L’assise de l’exécutif se réduit comme peau de chagrin, ce qui fait dire au magazine Démocratie & Socialisme : « Il est vrai que le gouvernement assume tous les jours un peu plus une orientation qui tourne le dos à la gauche. » Quelques exemples :

  • Fondée sur des allégements de charges sociales aux entreprises de plusieurs dizaines de milliards, la politique économique du gouvernement n’a pas permis de créer un seul emploi. Le chômage est reparti à la hausse en décembre et l’on recense 3,6 millions de chômeurs.
  • Plusieurs ministres remettent en question la majoration des heures supplémentaires au-delà de 35 heures. La « compensation », négociée dans les entreprises, pourrait être inférieure au plancher actuel de 10 %. Myriam El Khomri, ministre du travail envisage même des référendums dans les entreprises pour contourner les syndicats majoritaires !
  • La réforme du Code du travail vise à individualiser les rapports de travail, pour le plus grand bonheur des employeurs.

Une primaire unitaire s’impose

Il y a pourtant des moyens de faire face à la crise. En donnant un coup de pouce au pouvoir d’achat, en renforçant la formation et le soutien à l’innovation pour les PME ou en misant sur la transition énergétique pour créer des centaines de milliers d’emplois dans les énergies renouvelables et les transports publics. Cette autre politique est nécessaire, d’autant plus que la France gronde (manifs des paysans, des taxis, des fonctionnaires, occupations d’usines).

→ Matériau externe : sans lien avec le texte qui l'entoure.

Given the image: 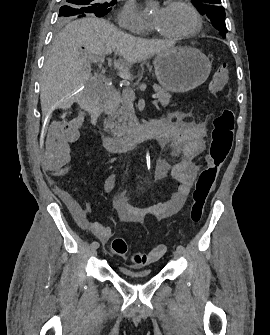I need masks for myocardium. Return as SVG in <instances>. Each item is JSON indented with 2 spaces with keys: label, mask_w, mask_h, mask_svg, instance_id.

Mais François Hollande veut-il vraiment changer de politique ? Certainement pas. La mise en œuvre d’une autre politique se fera sans ou malgré lui. Pour cela, le PS français et toute la gauche doivent opérer une refondation, à l’instar de celle que François Mitterrand avait effectuée au congrès d’Epinay de 1971. L’idée d’une plateforme unitaire et d’une primaire de toute la gauche – lancée notamment par l’économiste Thomas Piketty – pour la présidentielle de 2017 est un (bon) pas dans cette direction.

Minoritaire, le SPD fait mieux

Le spectacle actuel est d’autant plus désolant que le SPD allemand, minoritaire dans le gouvernement chrétien-démocrate d’Angela Merkel, a obtenu plus de choses en deux ans que les socialistes français, seuls au pouvoir, depuis bientôt quatre ans. En particulier la création d’un salaire minimum, des inflexions dans la politique énergétique et la possibilité, pour les salariés de 63 ans, de prendre leur retraite s’ils ont travaillé quarante-cinq ans. Cette condition est lourde, mais ce progrès est essentiel pour un parti, le SPD, qui avait perdu les élections de 2009 surtout pour avoir accepté le passage progressif de l’âge de la retraite à 67 ans.